Several limitations of this study should be noted. First, the optimal tractography method to sensitively detect AD effects on structural networks remains a controversial issue. The two main tractography approaches (e.g. deterministic and probabilistic) have their own respective merits; the deterministic approach is advantageous for tracking long fiber tracts, while the probabilistic approach exhibits more reliable performance (Khalsa et al., 2014). A recent study comparing nine different tractography algorithms to detect network abnormalities caused by AD also indicated no universally optimal methods (Zhan et al., 2015). In this study, the probabilistic approach was selected to construct the structural networks for two reasons: 1) the probabilistic approach has been reported as more effective against fiber-crossing issues (King et al., 2009); and 2) in the deterministic approach, the structural network derived is too sparse for MDMR analysis. Second, as discussed above, the biological interpretability of structural connectivity is challenging. Novel techniques on diffusion MR data, such as pixel-based analysis, offering greater anatomical specificity, can possibly explain whether the degeneration of WM tracts in AD patients is mainly due to axonal loss or demyelination (Mito et al., 2018). Thirdly, while the motivation of this study was to distinguish structural connectivity abnormalities in cMCI and AD patients, future work is undoubtedly necessary to probe the association between network changes and specific clinical manifestations. Finally, the cross-sectional dataset with a small sample size employed in our study may bias the MDMR results. Longitudinal investigations on bigger cohorts will be helpful to validate our connectivity results.

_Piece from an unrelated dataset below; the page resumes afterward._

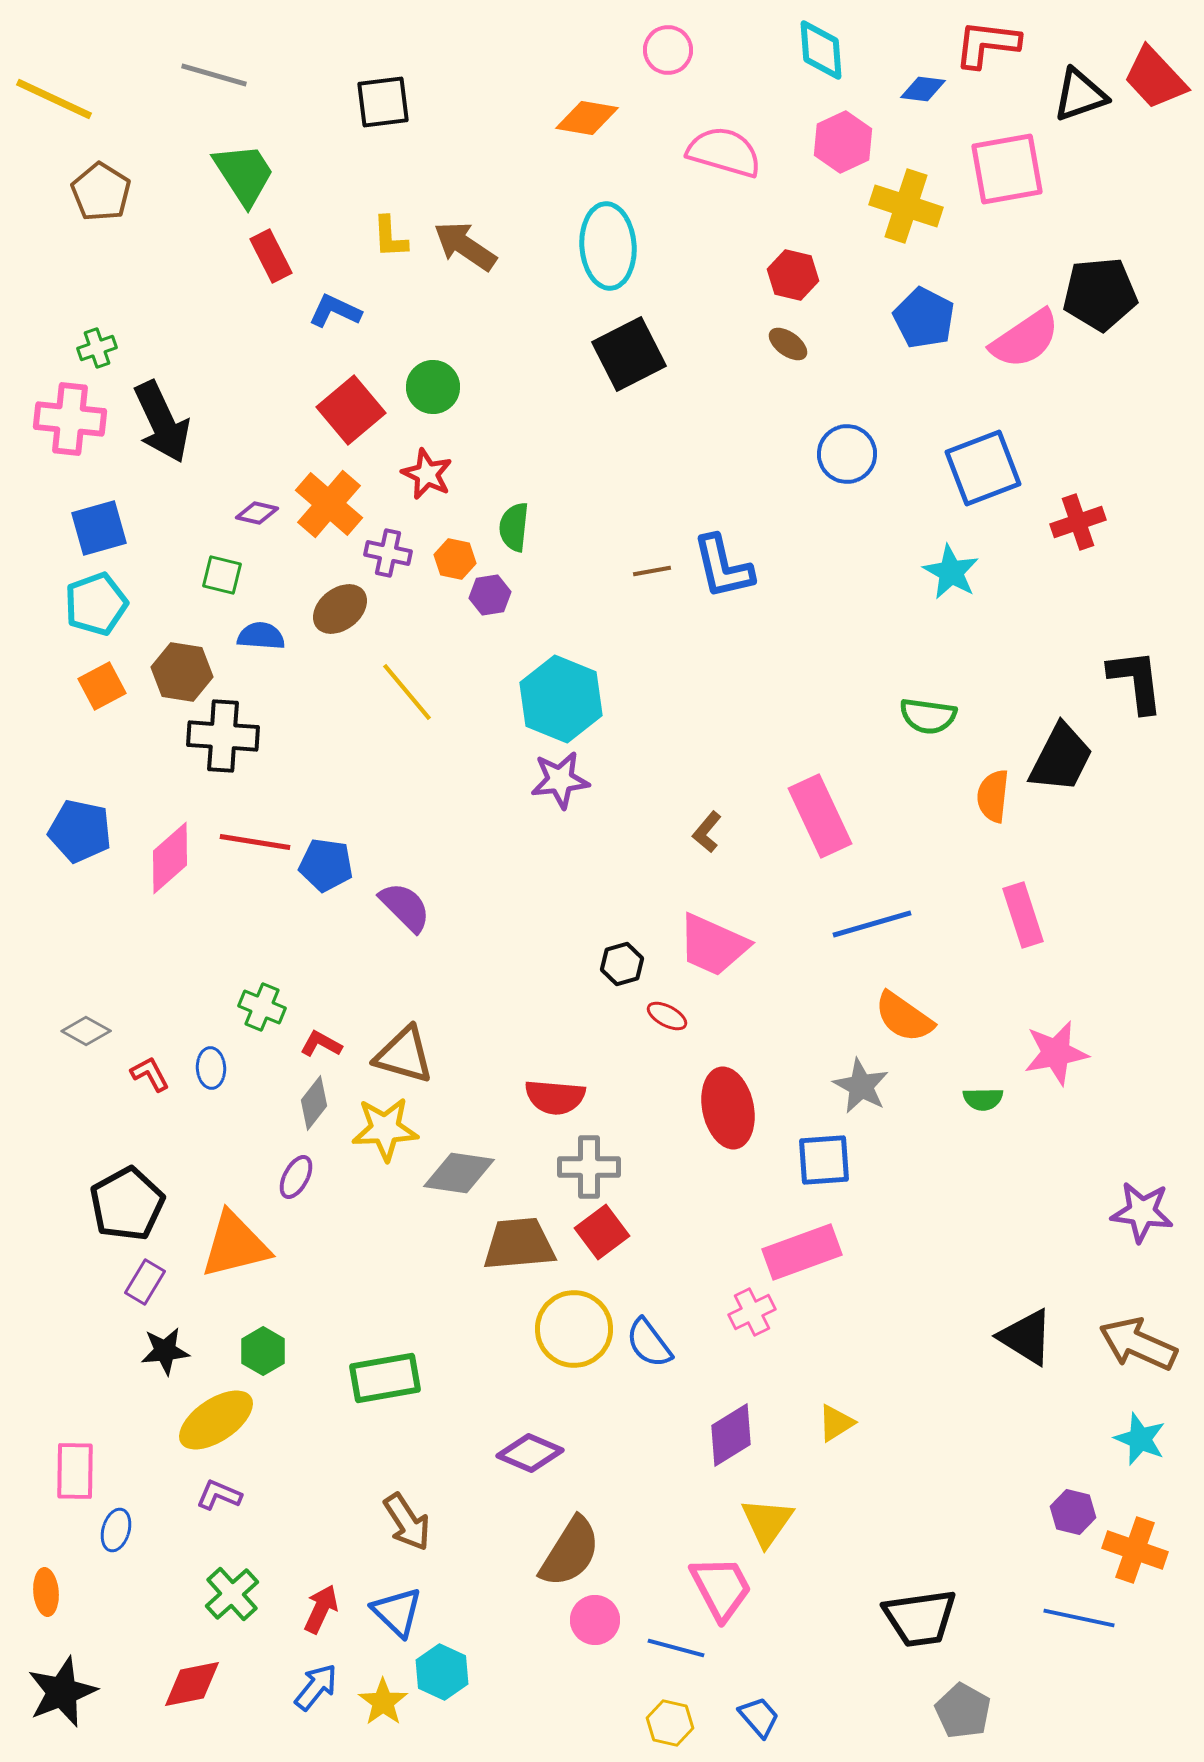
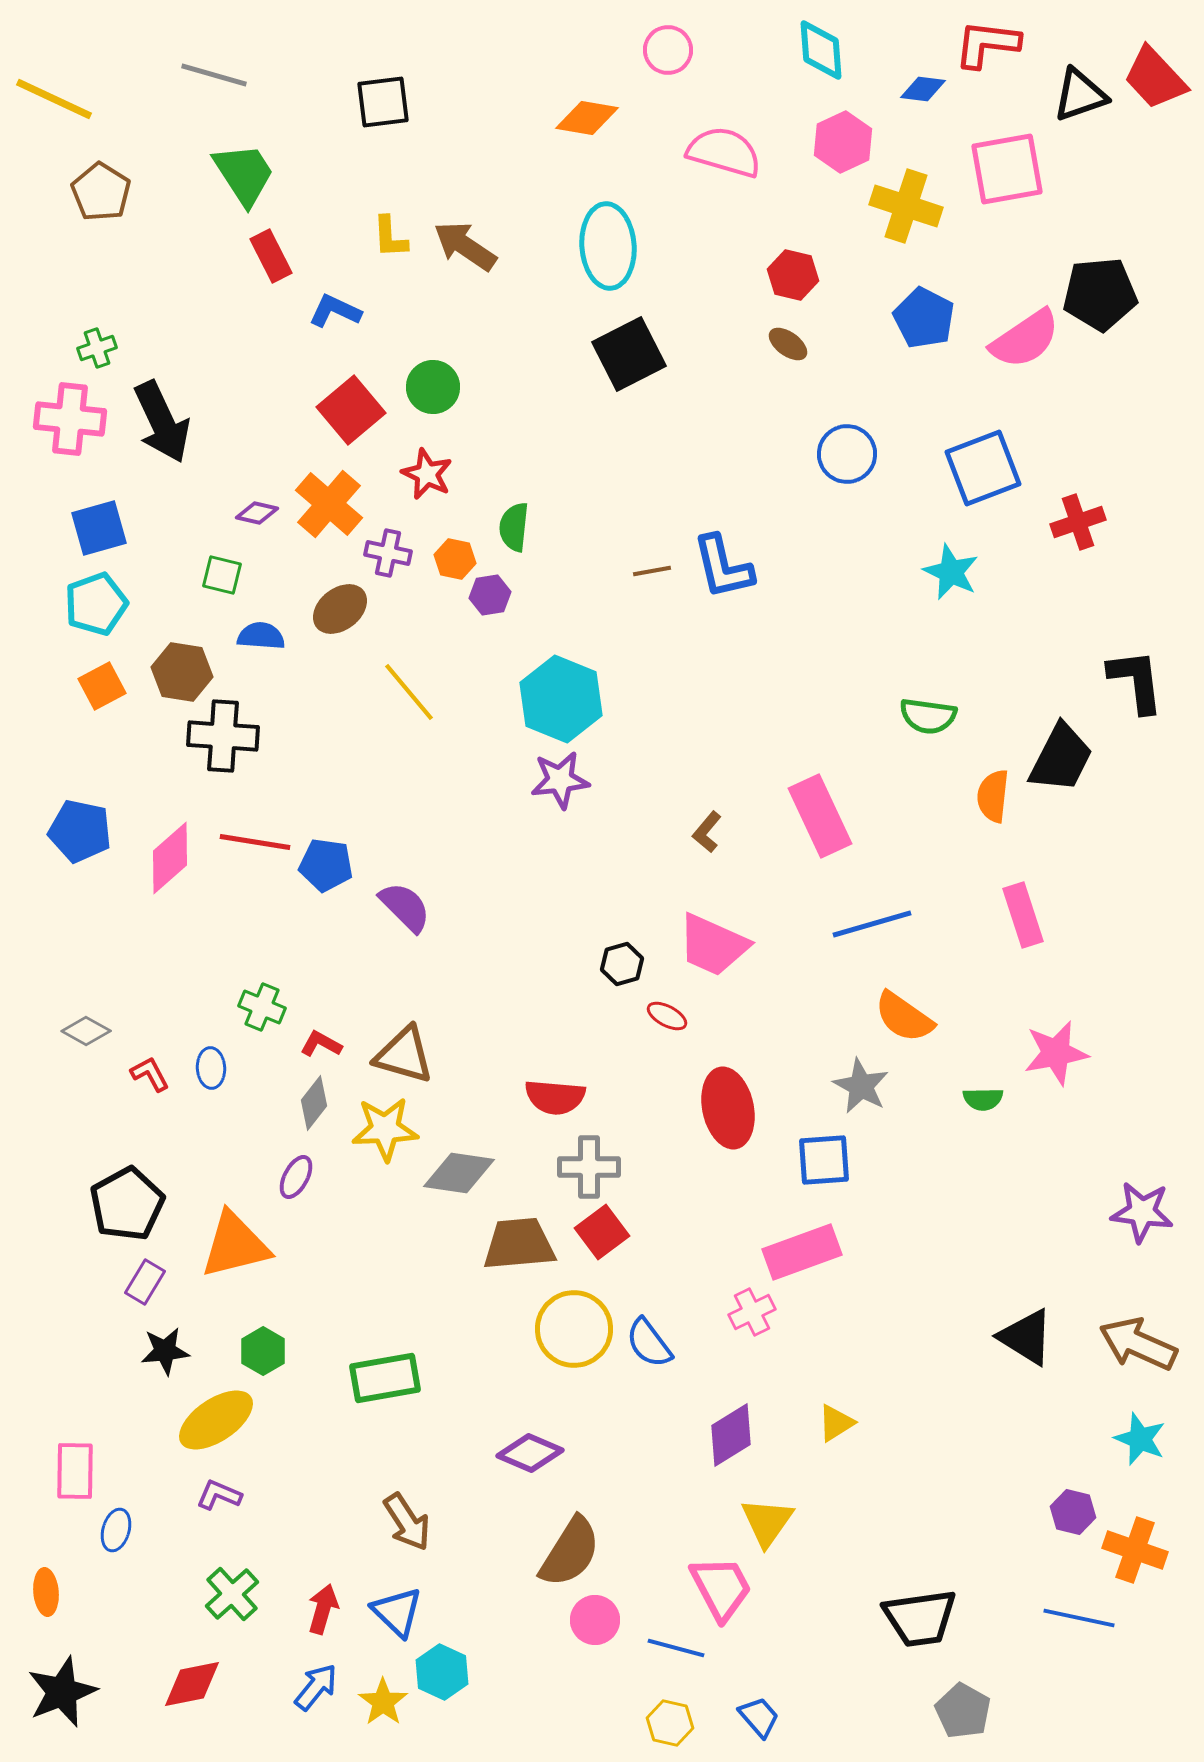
cyan star at (951, 572): rotated 4 degrees counterclockwise
yellow line at (407, 692): moved 2 px right
red arrow at (321, 1609): moved 2 px right; rotated 9 degrees counterclockwise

This study stresses the value of implementing MDMR to investigate the topological properties of structural networks on an individual basis. While sMCI patients do not exhibit global connectivity alterations, an extensive reorganization of structural networks among cMCI and AD patients occurs in a number of cortico-subcortical regions. The aberrant pattern of structural connectivity is consistent with circuit dysfunction and functional connectivity damage reported in previous studies and supports current theories on brain network disruptions caused by AD. The impaired key structural connections that we identified demonstrate the promising distinguishing capability of MDMR to predict prodromal AD patients.

Disclosures

The authors report no biomedical financial interests or potential conflicts of interest. The data contained in the manuscript being submitted have not been previously published, have not been submitted elsewhere and will not be submitted elsewhere while under consideration at Neurobiology of Aging. All authors have reviewed the contents of the manuscript being submitted, approve of its contents and validate the accuracy of the data.

Funding

This study was supported by the National Key Research and Development Program of China (2018YFC1312000), The Basic Research Foundation Key Project Track of Shenzhen Science and Technology Program (JCYJ20160509162237418, JCYJ20170413110656460), the Basic Research Foundation of Shenzhen Science and Technology Program (JCYJ20150403161923510), Beijing Municipal Administration of Hospitals' Mission Plan (SML20150803), Beijing Municipal Science & Technology Commission (Z161100000216140, Z171100000117013) and Beijing Municipal Commission of Health and Family Planning (PXM2017_026283_000002).